# $$\color{red}{\text{Machine Learning}}$$

$$\color{orange}{\text{Naive Bayes Classifier}}$$

$$\color{lime}{\text{Alireza Javid - 810198375}}$$

## $\color{deepskyblue}{\text{Import Libraries}}$

In [1]:
import numpy as np
import pandas as pd
from scipy.stats import norm

## $\color{deepskyblue}{\text{Preprocessing}}$
In this part we take a close look at our dataset. As we can see some of our data is missing and we have 'x' for value of them. We can drop them or decide to fill them with mean or mode of the data. We decide to drop this rows and avoid adding unnecessary bias to our model. 

In [2]:
df = pd.read_csv("Data\penguins.csv")
df.head()

Unnamed: 0,species,culmen_length_mm,culmen_depth_mm,flipper_length_mm,body_mass_g
0,Adelie,39.1,18.7,181,3750
1,Adelie,39.5,17.4,186,3800
2,Adelie,40.3,18,195,3250
3,Adelie,x,x,x,x
4,Adelie,36.7,19.3,193,3450


In [3]:
df.drop(df[df["body_mass_g"] == 'x'].index,inplace=True)

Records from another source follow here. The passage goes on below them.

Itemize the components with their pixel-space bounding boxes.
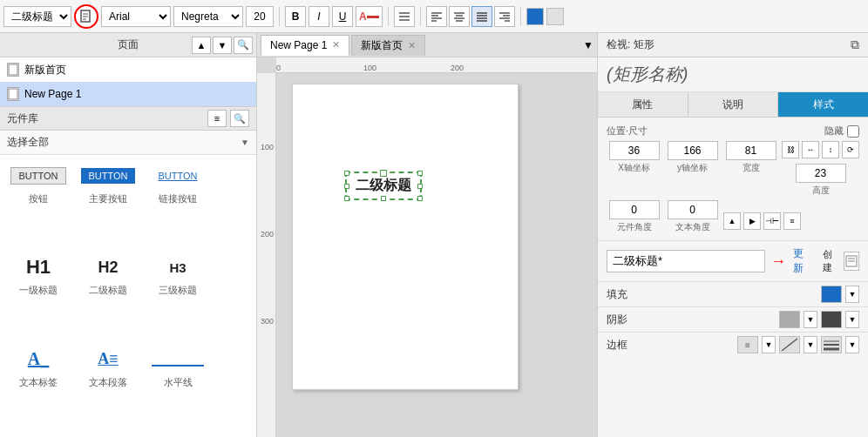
color-swatch-blue[interactable] — [526, 8, 544, 25]
h-field: ⛓ ↔ ↕ ⟳ 高度 — [782, 141, 859, 197]
tab-attributes[interactable]: 属性 — [598, 92, 688, 117]
angle-btn4[interactable]: ≡ — [783, 212, 801, 230]
tab-description[interactable]: 说明 — [688, 92, 779, 117]
border-dropdown-button3[interactable]: ▼ — [845, 336, 859, 353]
align-right-button[interactable] — [494, 6, 515, 27]
text-angle-field: 文本角度 — [665, 200, 720, 233]
comp-label-line: 水平线 — [164, 376, 193, 389]
bold-button[interactable]: B — [285, 6, 306, 27]
component-search-button[interactable]: 🔍 — [230, 110, 249, 127]
move-down-button[interactable]: ▼ — [213, 37, 232, 54]
list-button[interactable] — [394, 6, 415, 27]
right-header-icon[interactable]: ⧉ — [851, 37, 859, 52]
left-panel: 页面 ▲ ▼ 🔍 新版首页 New Page 1 元 — [0, 33, 257, 437]
divider3 — [420, 7, 421, 26]
main-layout: 页面 ▲ ▼ 🔍 新版首页 New Page 1 元 — [0, 33, 868, 437]
shadow-dropdown-button2[interactable]: ▼ — [845, 311, 859, 328]
angle-btn2[interactable]: ▶ — [743, 212, 761, 230]
angle-label: 元件角度 — [617, 221, 652, 233]
align-left-button[interactable] — [426, 6, 447, 27]
element-top-handle — [380, 170, 387, 177]
align-center-button[interactable] — [449, 6, 470, 27]
border-style-box[interactable]: ≡ — [737, 336, 758, 353]
component-item-h3[interactable]: H3 三级标题 — [146, 253, 209, 338]
pages-header: 页面 ▲ ▼ 🔍 — [0, 33, 256, 57]
tab-close-xinban[interactable]: ✕ — [408, 40, 416, 51]
border-dropdown-button1[interactable]: ▼ — [762, 336, 776, 353]
canvas-wrapper[interactable]: 0 100 200 100 200 300 二级标题 — [257, 57, 597, 437]
ruler-left: 100 200 300 — [257, 73, 276, 437]
tabs-bar: New Page 1 ✕ 新版首页 ✕ ▼ — [257, 33, 597, 57]
tabs-dropdown-button[interactable]: ▼ — [583, 39, 593, 51]
component-item-btn-gray[interactable]: BUTTON 按钮 — [7, 162, 70, 246]
angle-btn1[interactable]: ▲ — [723, 212, 741, 230]
page-icon-button[interactable] — [74, 4, 98, 29]
update-button[interactable]: 更新 — [793, 246, 810, 276]
border-dropdown-button2[interactable]: ▼ — [804, 336, 817, 353]
canvas-element[interactable]: 二级标题 — [345, 171, 422, 200]
component-item-h1[interactable]: H1 一级标题 — [7, 253, 70, 338]
lock-ratio-button[interactable]: ⛓ — [782, 141, 799, 158]
shadow-dropdown-button1[interactable]: ▼ — [804, 311, 817, 328]
style-name-row: → 更新 创建 — [598, 240, 868, 281]
angle-btn3[interactable]: ⊣⊢ — [763, 212, 781, 230]
y-input[interactable] — [668, 141, 718, 160]
angle-input[interactable] — [609, 200, 660, 219]
ruler-mark-0: 0 — [276, 64, 281, 72]
component-item-text-b[interactable]: A≡ 文本段落 — [77, 346, 139, 430]
red-arrow-icon: → — [770, 252, 786, 271]
border-color-box[interactable] — [779, 336, 800, 353]
create-icon-button[interactable] — [844, 252, 859, 271]
tab-style[interactable]: 样式 — [778, 92, 868, 117]
x-input[interactable] — [609, 141, 660, 160]
font-color-button[interactable]: A — [356, 6, 383, 27]
tab-close-new-page-1[interactable]: ✕ — [332, 39, 340, 50]
border-width-box[interactable] — [821, 336, 842, 353]
tab-new-page-1[interactable]: New Page 1 ✕ — [261, 35, 349, 56]
comp-label-h3: 三级标题 — [159, 284, 197, 297]
select-all-row[interactable]: 选择全部 ▼ — [0, 131, 256, 155]
page-item-active[interactable]: New Page 1 — [0, 82, 256, 106]
italic-button[interactable]: I — [309, 6, 329, 27]
comp-h2: H2 — [98, 259, 118, 277]
component-item-h2[interactable]: H2 二级标题 — [77, 253, 139, 338]
h-input[interactable] — [796, 164, 846, 183]
style-name-input[interactable] — [607, 250, 765, 272]
zoom-button[interactable]: 🔍 — [234, 37, 253, 54]
component-item-btn-link[interactable]: BUTTON 链接按钮 — [146, 162, 209, 246]
component-item-text-a[interactable]: A_ 文本标签 — [7, 346, 70, 430]
x-label: X轴坐标 — [618, 162, 650, 174]
fill-color-box[interactable] — [821, 286, 842, 303]
flip-v-button[interactable]: ↕ — [822, 141, 839, 158]
ruler-mark-200: 200 — [451, 64, 464, 72]
component-item-line[interactable]: 水平线 — [146, 346, 209, 430]
hide-checkbox[interactable] — [847, 125, 859, 138]
hide-row: 隐藏 — [824, 124, 859, 138]
canvas-element-wrapper[interactable]: 二级标题 — [345, 171, 422, 200]
right-panel-header: 检视: 矩形 ⧉ — [598, 33, 868, 57]
w-input[interactable] — [726, 141, 776, 160]
tab-label-xinban: 新版首页 — [361, 38, 403, 53]
underline-button[interactable]: U — [332, 6, 353, 27]
align-justify-button[interactable] — [471, 6, 492, 27]
page-item[interactable]: 新版首页 — [0, 57, 256, 82]
border-label: 边框 — [607, 338, 633, 353]
component-item-btn-blue[interactable]: BUTTON 主要按钮 — [77, 162, 139, 246]
w-field: 宽度 — [723, 141, 778, 197]
font-variant-select[interactable]: NegretaNegretaNormalItalic — [173, 6, 243, 27]
font-family-select[interactable]: ArialArialTimes New RomanHelvetica — [101, 6, 171, 27]
shadow-color-box2[interactable] — [821, 311, 842, 328]
color-swatch-gray[interactable] — [546, 8, 564, 25]
move-up-button[interactable]: ▲ — [192, 37, 211, 54]
reset-button[interactable]: ⟳ — [842, 141, 859, 158]
shadow-color-box1[interactable] — [779, 311, 800, 328]
font-size-input[interactable] — [246, 6, 274, 27]
flip-h-button[interactable]: ↔ — [802, 141, 819, 158]
fill-dropdown-button[interactable]: ▼ — [845, 286, 859, 303]
style-select[interactable]: 二级标题二级标题一级标题三级标题正文 — [3, 6, 71, 27]
text-angle-input[interactable] — [668, 200, 718, 219]
component-menu-button[interactable]: ≡ — [207, 110, 227, 127]
tab-xinban[interactable]: 新版首页 ✕ — [351, 35, 425, 56]
page-list: 新版首页 New Page 1 — [0, 57, 256, 106]
position-section: 位置·尺寸 隐藏 X轴坐标 y轴坐标 — [607, 124, 859, 233]
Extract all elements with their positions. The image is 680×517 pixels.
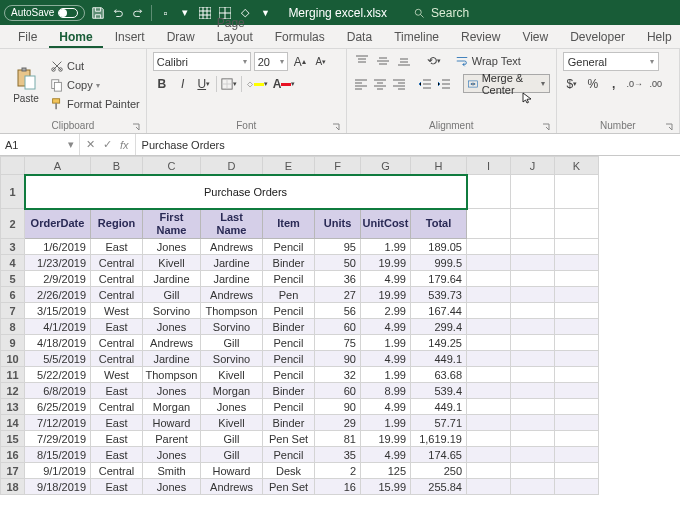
cell[interactable]: 4.99 — [361, 399, 411, 415]
tab-view[interactable]: View — [512, 26, 558, 48]
col-header[interactable]: G — [361, 157, 411, 175]
table-header-cell[interactable]: FirstName — [143, 209, 201, 239]
number-format-select[interactable]: General▾ — [563, 52, 659, 71]
table-header-cell[interactable]: Item — [263, 209, 315, 239]
cell[interactable] — [511, 431, 555, 447]
cell[interactable] — [511, 479, 555, 495]
cell[interactable] — [467, 431, 511, 447]
cell[interactable]: Central — [91, 287, 143, 303]
cell[interactable]: East — [91, 239, 143, 255]
cell[interactable]: Howard — [143, 415, 201, 431]
cell[interactable]: West — [91, 367, 143, 383]
cell[interactable]: 2/26/2019 — [25, 287, 91, 303]
cell[interactable] — [511, 239, 555, 255]
cell[interactable]: 19.99 — [361, 431, 411, 447]
cell[interactable]: Sorvino — [143, 303, 201, 319]
cell[interactable] — [467, 303, 511, 319]
cell[interactable] — [555, 367, 599, 383]
cell[interactable] — [467, 287, 511, 303]
tab-draw[interactable]: Draw — [157, 26, 205, 48]
cell[interactable]: 32 — [315, 367, 361, 383]
cell[interactable]: Binder — [263, 255, 315, 271]
cell[interactable]: Smith — [143, 463, 201, 479]
col-header[interactable]: D — [201, 157, 263, 175]
cell[interactable]: 19.99 — [361, 255, 411, 271]
cell[interactable] — [467, 415, 511, 431]
cell[interactable] — [511, 463, 555, 479]
cell[interactable]: 19.99 — [361, 287, 411, 303]
cell[interactable]: 9/18/2019 — [25, 479, 91, 495]
cell[interactable]: Morgan — [143, 399, 201, 415]
cell[interactable]: Jardine — [143, 271, 201, 287]
cell[interactable]: Parent — [143, 431, 201, 447]
cell[interactable]: 449.1 — [411, 351, 467, 367]
cell[interactable] — [555, 255, 599, 271]
cell[interactable]: 189.05 — [411, 239, 467, 255]
cell[interactable]: 4.99 — [361, 351, 411, 367]
row-header[interactable]: 12 — [1, 383, 25, 399]
cell[interactable]: Jones — [143, 447, 201, 463]
spreadsheet-grid[interactable]: ABCDEFGHIJK1Purchase Orders2OrderDateReg… — [0, 156, 680, 515]
cell[interactable]: 2.99 — [361, 303, 411, 319]
col-header[interactable]: I — [467, 157, 511, 175]
font-color-button[interactable]: A▾ — [272, 75, 296, 93]
cell[interactable]: Pen Set — [263, 431, 315, 447]
cell[interactable]: Pencil — [263, 303, 315, 319]
table-header-cell[interactable]: Units — [315, 209, 361, 239]
cell[interactable]: Jones — [143, 383, 201, 399]
cell[interactable]: Binder — [263, 415, 315, 431]
row-header[interactable]: 11 — [1, 367, 25, 383]
redo-icon[interactable] — [131, 6, 145, 20]
cell[interactable] — [511, 335, 555, 351]
cell[interactable]: East — [91, 383, 143, 399]
cell[interactable]: Central — [91, 271, 143, 287]
cell[interactable] — [511, 415, 555, 431]
row-header[interactable]: 15 — [1, 431, 25, 447]
cell[interactable]: 16 — [315, 479, 361, 495]
cell[interactable] — [467, 479, 511, 495]
cell[interactable]: 8/15/2019 — [25, 447, 91, 463]
cell[interactable] — [467, 383, 511, 399]
row-header[interactable]: 16 — [1, 447, 25, 463]
currency-button[interactable]: $▾ — [563, 75, 581, 93]
cell[interactable] — [511, 351, 555, 367]
cell[interactable]: 27 — [315, 287, 361, 303]
cell[interactable]: 1,619.19 — [411, 431, 467, 447]
cell[interactable] — [511, 367, 555, 383]
cell[interactable] — [555, 271, 599, 287]
comma-button[interactable]: , — [605, 75, 623, 93]
tab-review[interactable]: Review — [451, 26, 510, 48]
cell[interactable] — [555, 479, 599, 495]
cell[interactable]: Andrews — [201, 287, 263, 303]
align-bottom-icon[interactable] — [395, 52, 413, 70]
cell[interactable]: Pen Set — [263, 479, 315, 495]
cell[interactable] — [511, 399, 555, 415]
font-size-select[interactable]: 20▾ — [254, 52, 288, 71]
cell[interactable]: 5/5/2019 — [25, 351, 91, 367]
orientation-icon[interactable]: ⟲▾ — [425, 52, 443, 70]
cell[interactable]: 90 — [315, 399, 361, 415]
cell[interactable]: 4.99 — [361, 447, 411, 463]
cell[interactable] — [511, 303, 555, 319]
cell[interactable]: 75 — [315, 335, 361, 351]
row-header[interactable]: 18 — [1, 479, 25, 495]
row-header[interactable]: 14 — [1, 415, 25, 431]
cell[interactable]: Central — [91, 399, 143, 415]
decrease-font-icon[interactable]: A▾ — [312, 53, 330, 71]
cell[interactable]: 95 — [315, 239, 361, 255]
align-left-icon[interactable] — [353, 75, 369, 93]
cell[interactable] — [467, 239, 511, 255]
cell[interactable] — [555, 447, 599, 463]
dialog-launcher-icon[interactable] — [542, 123, 550, 131]
enter-icon[interactable]: ✓ — [103, 138, 112, 151]
cell[interactable]: 4/1/2019 — [25, 319, 91, 335]
tab-help[interactable]: Help — [637, 26, 680, 48]
cell[interactable]: Jones — [143, 239, 201, 255]
underline-button[interactable]: U▾ — [195, 75, 213, 93]
save-icon[interactable] — [91, 6, 105, 20]
cell[interactable]: Kivell — [201, 415, 263, 431]
cell[interactable]: 8.99 — [361, 383, 411, 399]
cell[interactable] — [511, 255, 555, 271]
autosave-toggle[interactable]: AutoSave Off — [4, 5, 85, 21]
tab-page-layout[interactable]: Page Layout — [207, 12, 263, 48]
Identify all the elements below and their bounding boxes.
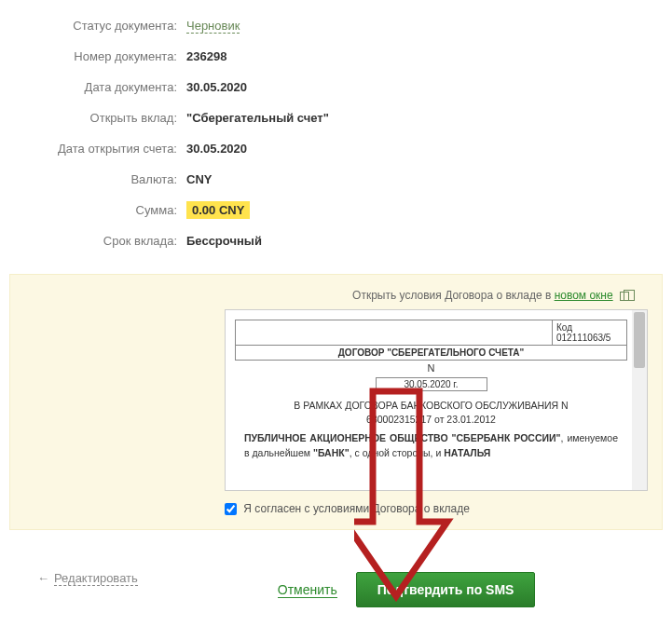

## $\color{deepskyblue}{\text{Naive Bayes from Scratch}}$
Gaussian Naive Bayes is a powerful and efficient classification algorithm applicable to diverse tasks, that involves calculating prior probabilities for each class, fitting Gaussian distributions for each feature and class, calculating the likelihood of new data points belonging to each class, and selecting the class with the highest posterior probability as the final prediction, while adjusting algorithmic parameters to optimize performance.

In [4]:
prior = {}
for col in df.species.unique():
    prior[col] = df.groupby("species").count()["body_mass_g"][col] / df.shape[0]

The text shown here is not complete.